Mi salida se había tramitado a nivel de barrio, de estación de policía, y todavía los mecanismos de persecución no estaban tan sofisticados en Cuba desde el punto de vista técnico. Por eso pude salir sin que la Seguridad del Estado se enterara; salí como una loca más, no como un escritor.

Después de una semana sin poder dormir, encerrado en un cuarto donde el calor era insoportable, una noche en que por fin me quedé dormido, tocaron a mi puerta: «Levántate, que te llegó la salida. Sabíamos que san Lázaro te iba a ayudar». Bajé en pijama corriendo y, efectivamente, en la puerta del edificio había un policía que me preguntó si yo era Reinaldo Arenas; yo le contesté que sí, lo más bajo que pude, y me dijo que tenía treinta minutos para estar listo y presentarme para salir del país en un lugar llamado Cuatro Ruedas.
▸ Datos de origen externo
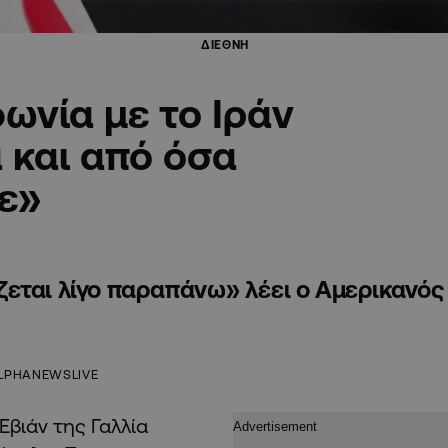
ΔΙΕΘΝΗ
ωνία με το Ιράν
 και από όσα
ε»
εται λίγο παραπάνω» λέει ο Αμερικανός
LPHANEWSLIVE
βιάν της Γαλλία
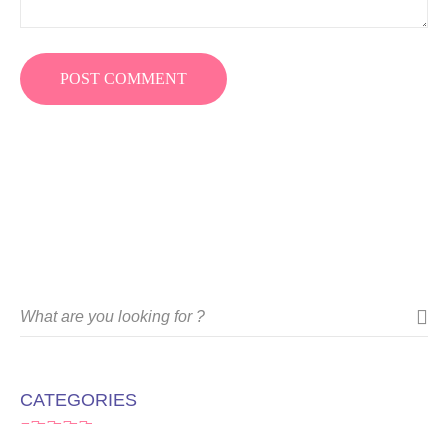
CATEGORIES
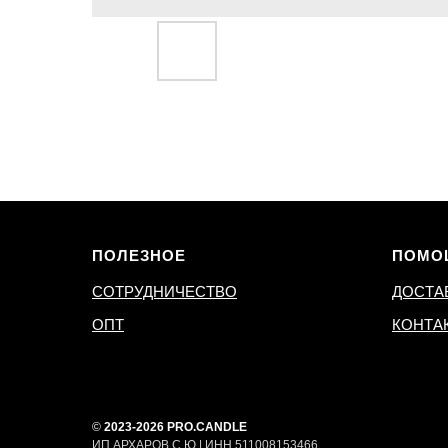
ПОЛЕЗНОЕ
ПОМО
СОТРУДНИЧЕСТВО
ДОСТА
ОПТ
КОНТА
©
2023-2026 PRO.CANDLE
ИП АРХАРОВ С.Ю | ИНН 511008153466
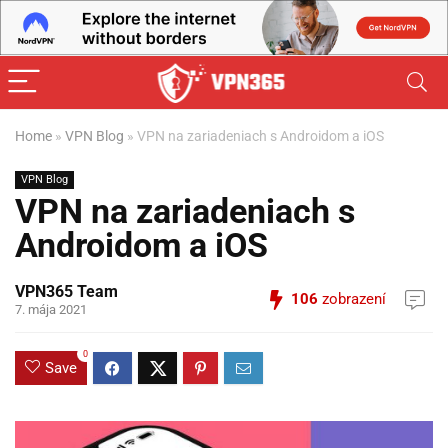
Home
»
VPN Blog
»
VPN na zariadeniach s Androidom a iOS
VPN Blog
VPN na zariadeniach s
Androidom a iOS
VPN365 Team
106
zobrazení
7. mája 2021
0
Save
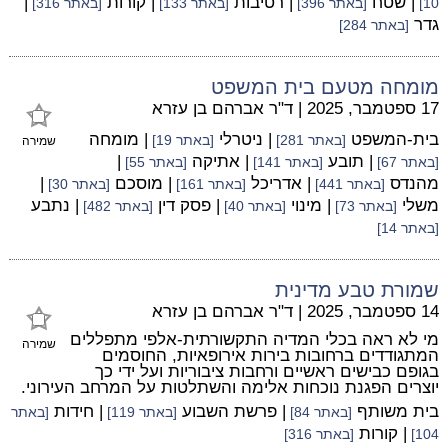
| שטח
| רטיבות
| קורות
|
10]
[באתר 396]
[באתר 133]
[באתר 316]
גדר
[באתר 284]
מומחה מטעם בית המשפט
17 ספטמבר, 2025
|
ד"ר אברהם בן עזרא
בית-המשפט
| ניטרלי
| מומחה
[באתר 281]
[באתר 19]
שמירה
| תובע
| אתיקה
|
[באתר 67]
[באתר 141]
[באתר 55]
מהנדס
| אדריכל
| מוסכם
|
[באתר 441]
[באתר 161]
[באתר 30]
משלי
| מינוי
| פסק דין
| נתבע
[באתר 73]
[באתר 40]
[באתר 482]
[באתר 14]
שמורת טבע מדינית
14 ספטמבר, 2025
|
ד"ר אברהם בן עזרא
מי לא ראה בכלי המדיה התקשורתית-אלפי מתפללים
שמירה
המתגודדים ברחובות בירות אירופאיות, החוסמים
בגופם כבישים ראשיים ורחבות ציבוריות ועל ידי כך
יוצרים הפגנת נוכחות אלימה והשתלטות על המרחב העירוני.
בית משותף
| פרשת השבוע
| חידות
[באתר 84]
[באתר 119]
[באתר
| קורות
104]
[באתר 316]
Era muy difícil llegar entonces a Cuatro Ruedas en media hora, pero pasó una guagua y yo le dije al chofer que tenía la salida y que, si llegaba en menos de media hora a Cuatro Ruedas, le regalaba una cadena de oro. El chofer puso la guagua a toda velocidad y sin parar en ninguna parada, y llegué a tiempo. Allí me despedí corriendo de Fernando, el padre de Lázaro, y corriendo llegué al lugar donde esperaba un militar, le entregué mi libreta y allí mismo me dieron un pasaporte y un salvoconducto que decía que yo era uno de los exiliados en la embajada del Perú.
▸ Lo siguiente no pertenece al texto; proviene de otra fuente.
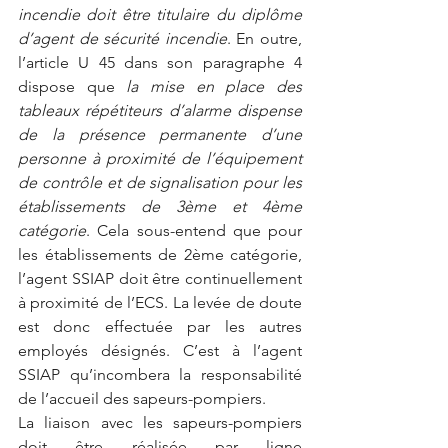
incendie doit être titulaire du diplôme 
d’agent de sécurité incendie
. En outre, 
l’article U 45 dans son paragraphe 4 
dispose que 
la mise en place des 
tableaux répétiteurs d’alarme dispense 
de la présence permanente d’une 
personne à proximité de l’équipement 
de contrôle et de signalisation pour les 
établissements de 3ème et 4ème 
catégorie
. Cela sous-entend que pour 
les établissements de 2ème catégorie, 
l’agent SSIAP doit être continuellement 
à proximité de l’ECS. La levée de doute 
est donc effectuée par les autres 
employés désignés. C’est à l’agent 
SSIAP qu’incombera la responsabilité 
de l’accueil des sapeurs-pompiers.
La liaison avec les sapeurs-pompiers 
doit être réalisée par ligne 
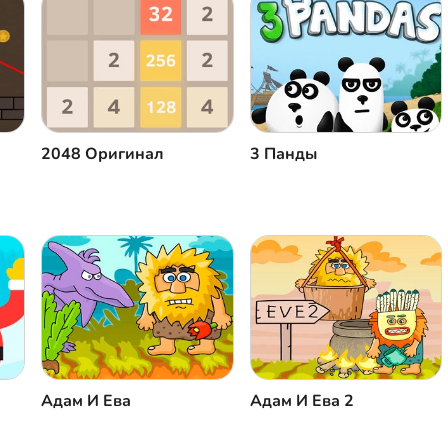
2048 Оригинал
3 Панды
Адам И Ева
Адам И Ева 2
Antes de entrar en la zona donde ya todo el mundo estaba aprobado para abandonar el país, había que hacer una larga cola y entregarle el pasaporte a un agente de la Seguridad del Estado, que chequeaba nuestros nombres en un inmenso libro; allí aparecían las personas que no podían abandonar el país y yo estaba aterrado. Rápidamente, le pedí una pluma a alguien y, como mi pasaporte había sido hecho a mano y la e de mi apellido Arenas estaba cerrada, la convertí en una i y pasé a ser Reinaldo Arinas y por ese nombre me buscó el oficial en el libro; jamás me encontró.

Antes de montar en los barcos nos habían distribuido en distintas naves: en una estaban todos los locos, en la otra los asesinos y delincuentes más terribles, en la otra las putas y los homosexuales, y en la otra los jóvenes agentes de la Seguridad del Estado que serían infiltrados en Estados Unidos. A medida que nos iban montando en los barcos, los iban rellenando con personas sacadas de los diferentes grupos.

También hay que tener en cuenta que por aquel éxodo salimos ciento treinta y cinco mil personas de Cuba; la mayoría de las cuales eran personas que, como yo, lo que querían era vivir en un mundo libre y trabajar y recuperar su humanidad perdida.